HF output The HF output changes as shown in Fig. 8 depending on the pregroove depth.

According to this, the level of the HF signal of the present invention is increased by about 2 dB as compared with the conventional one.

[Modification example]

In the above-described embodiment, the case where the present invention is applied to the write-once optical disc is described.

Further, in the above-mentioned embodiment, the disk is used in a single-plate type and used for one side, but it is of course possible to use them for both sides by opposing and bonding them in the same manner as in the configuration of FIG.

〔The invention's effect〕

As described above, according to the present invention, by setting the depth of the pre-groove to 20 to 30 nm, the reflectivity increases, and the focus servo gain and the tracking servo gain at the time of reproduction when using the three-beam method are used.
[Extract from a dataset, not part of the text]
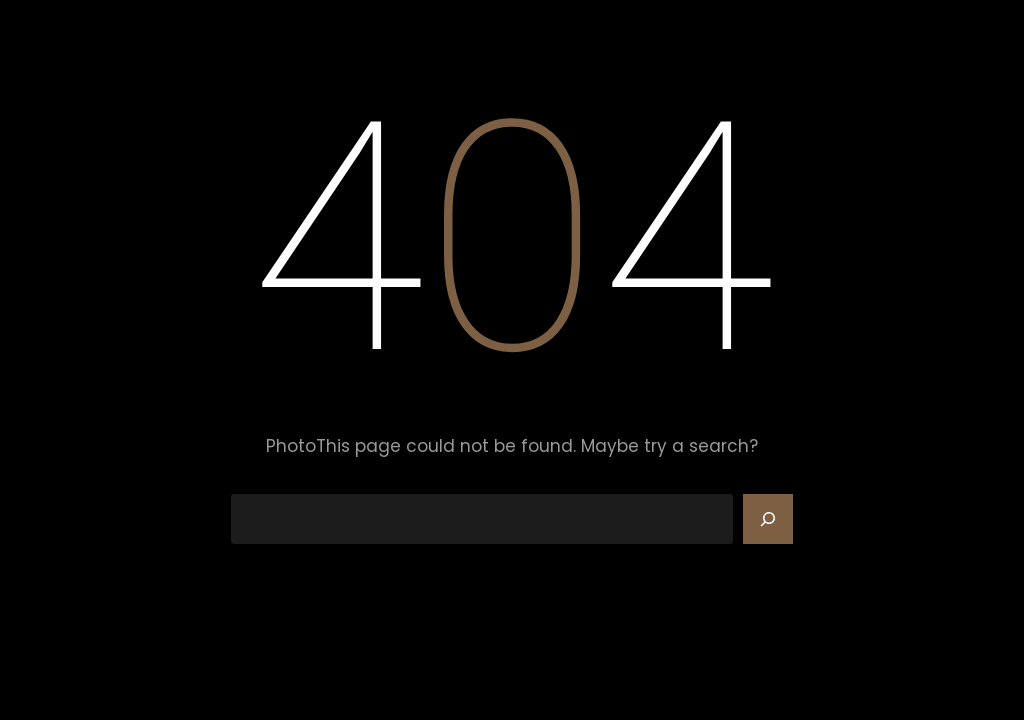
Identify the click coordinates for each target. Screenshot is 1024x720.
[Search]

And the load on the servo circuit can be reduced.

Further, since the amplitude of the HF signal increases, the S / N can be improved.

[Brief description of the drawings]

FIG. 1 is a partially enlarged perspective view of an optical disc showing an embodiment in which the present invention is applied to an optical disc having pits formed in a pre-groove portion. FIG. 2 is a perspective view showing the entire conventional optical disc and a partially enlarged sectional perspective view thereof. FIG. 3 is a partially enlarged cross-sectional perspective view showing another conventional optical disk having pits formed in a land portion. FIG. 4 is a partially enlarged cross-sectional perspective view showing another embodiment in which the present invention is applied to an optical disk having pits formed on land portions. 5 to 8 are diagrams showing changes in various characteristics depending on the depth of the pregroove, respectively. 1,2 ... optical disk, 16,16 '... pre-groove, 17 ...
Land, 18 ... pit.

Claims (1)

(57) [Claims] 1. A tracking error detection method for an optical disk, wherein a pregroove having a depth of 20 to 30 nm is formed on an optical disk, and a tracking error is detected by a push-pull method during recording and a three-beam method during reproduction. Method.